PROBLEM REQUIREMENTS
What are the lines of the listing below, word for word, from the first down to the one that contains "entreprenons, nous le"?
Start of DATA TO USE
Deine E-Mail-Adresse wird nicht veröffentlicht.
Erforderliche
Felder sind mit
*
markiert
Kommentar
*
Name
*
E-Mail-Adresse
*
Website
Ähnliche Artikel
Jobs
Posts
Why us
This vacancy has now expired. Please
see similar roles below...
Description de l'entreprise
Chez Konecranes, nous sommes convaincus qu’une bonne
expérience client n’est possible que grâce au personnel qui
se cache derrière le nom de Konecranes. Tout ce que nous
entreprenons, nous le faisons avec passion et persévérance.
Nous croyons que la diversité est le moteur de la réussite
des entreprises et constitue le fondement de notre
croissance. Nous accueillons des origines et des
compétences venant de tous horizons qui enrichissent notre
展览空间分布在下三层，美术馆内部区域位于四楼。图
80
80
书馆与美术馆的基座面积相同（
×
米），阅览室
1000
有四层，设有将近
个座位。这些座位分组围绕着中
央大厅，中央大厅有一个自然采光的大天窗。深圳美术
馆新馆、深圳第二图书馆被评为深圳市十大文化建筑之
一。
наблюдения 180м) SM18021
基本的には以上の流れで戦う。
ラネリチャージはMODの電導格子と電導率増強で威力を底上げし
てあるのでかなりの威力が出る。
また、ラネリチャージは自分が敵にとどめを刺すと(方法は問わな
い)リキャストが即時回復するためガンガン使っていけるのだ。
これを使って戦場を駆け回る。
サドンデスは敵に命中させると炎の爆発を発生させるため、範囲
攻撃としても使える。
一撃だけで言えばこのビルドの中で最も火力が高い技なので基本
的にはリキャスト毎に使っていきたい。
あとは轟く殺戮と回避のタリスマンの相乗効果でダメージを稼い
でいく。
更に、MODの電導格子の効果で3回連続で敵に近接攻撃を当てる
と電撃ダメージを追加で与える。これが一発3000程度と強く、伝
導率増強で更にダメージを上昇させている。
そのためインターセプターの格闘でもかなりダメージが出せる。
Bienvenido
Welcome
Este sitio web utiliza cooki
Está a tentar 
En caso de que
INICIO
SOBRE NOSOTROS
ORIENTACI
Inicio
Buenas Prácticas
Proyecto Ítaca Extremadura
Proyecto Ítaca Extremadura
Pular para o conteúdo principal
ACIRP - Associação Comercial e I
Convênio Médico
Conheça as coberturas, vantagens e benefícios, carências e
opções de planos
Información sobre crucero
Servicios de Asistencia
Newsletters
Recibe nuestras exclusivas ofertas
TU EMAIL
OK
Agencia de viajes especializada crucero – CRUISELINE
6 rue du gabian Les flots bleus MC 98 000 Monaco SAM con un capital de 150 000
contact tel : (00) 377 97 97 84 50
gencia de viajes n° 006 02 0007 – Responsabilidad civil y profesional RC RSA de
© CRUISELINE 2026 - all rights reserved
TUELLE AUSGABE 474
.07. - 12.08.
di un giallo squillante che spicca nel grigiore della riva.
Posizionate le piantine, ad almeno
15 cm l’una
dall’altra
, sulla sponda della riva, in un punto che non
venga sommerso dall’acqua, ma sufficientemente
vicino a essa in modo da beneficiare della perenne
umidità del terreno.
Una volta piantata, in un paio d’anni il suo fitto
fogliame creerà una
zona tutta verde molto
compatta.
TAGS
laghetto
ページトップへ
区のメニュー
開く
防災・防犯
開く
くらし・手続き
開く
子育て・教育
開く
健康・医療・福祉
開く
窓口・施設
End of DATA TO USE
THE ANSWER
Deine E-Mail-Adresse wird nicht veröffentlicht.
Erforderliche
Felder sind mit
*
markiert
Kommentar
*
Name
*
E-Mail-Adresse
*
Website
Ähnliche Artikel
Jobs
Posts
Why us
This vacancy has now expired. Please
see similar roles below...
Description de l'entreprise
Chez Konecranes, nous sommes convaincus qu’une bonne
expérience client n’est possible que grâce au personnel qui
se cache derrière le nom de Konecranes. Tout ce que nous
entreprenons, nous le faisons avec passion et persévérance.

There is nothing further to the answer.